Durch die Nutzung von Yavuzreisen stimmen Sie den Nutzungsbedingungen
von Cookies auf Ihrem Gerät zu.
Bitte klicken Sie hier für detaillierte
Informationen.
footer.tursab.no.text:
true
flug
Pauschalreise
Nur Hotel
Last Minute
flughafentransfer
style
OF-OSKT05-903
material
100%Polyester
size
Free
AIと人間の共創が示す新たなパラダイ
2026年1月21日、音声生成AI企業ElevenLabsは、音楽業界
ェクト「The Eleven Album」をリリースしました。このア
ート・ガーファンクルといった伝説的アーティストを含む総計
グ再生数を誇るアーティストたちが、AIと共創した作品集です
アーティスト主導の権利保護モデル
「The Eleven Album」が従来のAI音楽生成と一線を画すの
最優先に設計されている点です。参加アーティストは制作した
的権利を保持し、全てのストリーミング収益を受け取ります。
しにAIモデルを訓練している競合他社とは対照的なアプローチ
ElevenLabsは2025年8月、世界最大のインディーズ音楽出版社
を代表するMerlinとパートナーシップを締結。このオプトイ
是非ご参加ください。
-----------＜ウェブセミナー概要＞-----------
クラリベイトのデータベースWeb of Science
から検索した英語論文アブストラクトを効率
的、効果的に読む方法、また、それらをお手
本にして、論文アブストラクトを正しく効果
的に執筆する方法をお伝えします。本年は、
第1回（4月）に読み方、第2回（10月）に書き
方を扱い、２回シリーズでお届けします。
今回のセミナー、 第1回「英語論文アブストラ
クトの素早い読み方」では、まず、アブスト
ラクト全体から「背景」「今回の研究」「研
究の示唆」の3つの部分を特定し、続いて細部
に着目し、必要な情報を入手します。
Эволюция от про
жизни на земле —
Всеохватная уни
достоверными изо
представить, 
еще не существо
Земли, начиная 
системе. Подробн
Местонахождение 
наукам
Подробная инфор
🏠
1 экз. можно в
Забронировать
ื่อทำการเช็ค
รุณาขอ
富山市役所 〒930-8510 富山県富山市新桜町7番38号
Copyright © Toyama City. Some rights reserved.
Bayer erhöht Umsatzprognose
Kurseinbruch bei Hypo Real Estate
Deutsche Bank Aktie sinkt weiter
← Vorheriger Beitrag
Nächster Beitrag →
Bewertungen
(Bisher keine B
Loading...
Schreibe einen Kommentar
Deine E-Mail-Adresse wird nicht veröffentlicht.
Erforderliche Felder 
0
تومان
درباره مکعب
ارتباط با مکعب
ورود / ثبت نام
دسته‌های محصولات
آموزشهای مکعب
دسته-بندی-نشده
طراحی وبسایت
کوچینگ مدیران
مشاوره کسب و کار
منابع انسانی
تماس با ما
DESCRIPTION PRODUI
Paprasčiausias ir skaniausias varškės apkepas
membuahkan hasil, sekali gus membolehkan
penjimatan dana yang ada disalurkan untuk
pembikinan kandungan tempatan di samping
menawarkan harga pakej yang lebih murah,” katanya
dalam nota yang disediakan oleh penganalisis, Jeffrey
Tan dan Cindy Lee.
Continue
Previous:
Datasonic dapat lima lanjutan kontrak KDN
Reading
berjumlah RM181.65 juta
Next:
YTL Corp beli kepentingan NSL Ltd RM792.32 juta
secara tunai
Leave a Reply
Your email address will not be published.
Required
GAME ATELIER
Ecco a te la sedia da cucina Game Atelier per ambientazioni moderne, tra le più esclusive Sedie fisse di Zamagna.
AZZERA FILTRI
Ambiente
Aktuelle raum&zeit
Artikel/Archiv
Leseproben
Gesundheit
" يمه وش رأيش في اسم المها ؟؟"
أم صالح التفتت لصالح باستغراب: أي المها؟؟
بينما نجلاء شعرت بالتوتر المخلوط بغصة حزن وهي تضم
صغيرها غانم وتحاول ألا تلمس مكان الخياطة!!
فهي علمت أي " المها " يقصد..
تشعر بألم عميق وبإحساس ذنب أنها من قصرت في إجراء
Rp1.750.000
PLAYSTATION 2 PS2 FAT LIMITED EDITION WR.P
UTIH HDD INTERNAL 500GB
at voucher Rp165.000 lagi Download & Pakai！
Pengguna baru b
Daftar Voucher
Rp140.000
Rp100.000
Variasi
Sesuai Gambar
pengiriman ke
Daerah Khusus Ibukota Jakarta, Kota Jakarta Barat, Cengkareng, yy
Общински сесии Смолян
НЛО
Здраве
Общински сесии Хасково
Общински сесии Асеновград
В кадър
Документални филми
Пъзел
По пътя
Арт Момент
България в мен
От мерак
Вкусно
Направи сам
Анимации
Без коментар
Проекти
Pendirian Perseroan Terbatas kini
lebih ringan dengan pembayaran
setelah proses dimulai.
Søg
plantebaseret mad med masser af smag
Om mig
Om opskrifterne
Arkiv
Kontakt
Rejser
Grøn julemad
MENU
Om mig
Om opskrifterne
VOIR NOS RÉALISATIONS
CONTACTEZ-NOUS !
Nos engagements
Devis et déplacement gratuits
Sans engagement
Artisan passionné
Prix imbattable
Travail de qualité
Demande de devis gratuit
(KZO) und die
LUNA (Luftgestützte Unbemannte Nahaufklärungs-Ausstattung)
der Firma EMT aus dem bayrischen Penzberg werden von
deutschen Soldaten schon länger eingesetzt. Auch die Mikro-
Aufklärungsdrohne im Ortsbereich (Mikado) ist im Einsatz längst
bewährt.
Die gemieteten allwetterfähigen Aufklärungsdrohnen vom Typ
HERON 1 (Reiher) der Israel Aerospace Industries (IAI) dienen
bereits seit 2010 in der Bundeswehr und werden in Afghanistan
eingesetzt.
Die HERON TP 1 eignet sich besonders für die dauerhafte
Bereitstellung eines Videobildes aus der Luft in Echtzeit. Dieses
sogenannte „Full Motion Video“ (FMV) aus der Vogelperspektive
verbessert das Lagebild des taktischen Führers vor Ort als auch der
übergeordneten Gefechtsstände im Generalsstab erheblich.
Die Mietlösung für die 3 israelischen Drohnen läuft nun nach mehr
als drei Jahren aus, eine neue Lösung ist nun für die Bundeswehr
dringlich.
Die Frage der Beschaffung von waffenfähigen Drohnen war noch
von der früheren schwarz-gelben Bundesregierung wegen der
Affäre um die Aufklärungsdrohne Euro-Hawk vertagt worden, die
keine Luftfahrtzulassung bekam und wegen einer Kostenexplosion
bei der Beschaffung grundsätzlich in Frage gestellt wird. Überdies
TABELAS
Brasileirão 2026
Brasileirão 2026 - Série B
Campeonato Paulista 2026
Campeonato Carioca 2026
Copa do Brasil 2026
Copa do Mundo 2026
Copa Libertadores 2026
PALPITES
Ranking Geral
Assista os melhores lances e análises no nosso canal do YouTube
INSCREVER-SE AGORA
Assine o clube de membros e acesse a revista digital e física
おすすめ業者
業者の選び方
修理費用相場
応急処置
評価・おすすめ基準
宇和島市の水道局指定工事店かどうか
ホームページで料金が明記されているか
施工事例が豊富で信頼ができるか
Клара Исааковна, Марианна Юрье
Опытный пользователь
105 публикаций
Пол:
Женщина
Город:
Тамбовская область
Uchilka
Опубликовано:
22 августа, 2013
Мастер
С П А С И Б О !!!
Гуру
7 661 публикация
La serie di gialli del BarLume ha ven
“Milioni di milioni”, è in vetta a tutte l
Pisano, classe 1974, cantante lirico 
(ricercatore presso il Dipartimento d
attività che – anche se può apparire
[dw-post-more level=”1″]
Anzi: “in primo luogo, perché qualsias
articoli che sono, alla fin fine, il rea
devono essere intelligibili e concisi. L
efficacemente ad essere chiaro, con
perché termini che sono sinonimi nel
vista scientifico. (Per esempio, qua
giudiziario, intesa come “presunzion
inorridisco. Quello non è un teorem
• • • • • • •
▶ _YOUR INSTRUCTIONS_
Look through the entries above and copy each line that has "Общински" in it.

▶ _PROBLEM SOLUTION_
Общински сесии Смолян
Общински сесии Хасково
Общински сесии Асеновград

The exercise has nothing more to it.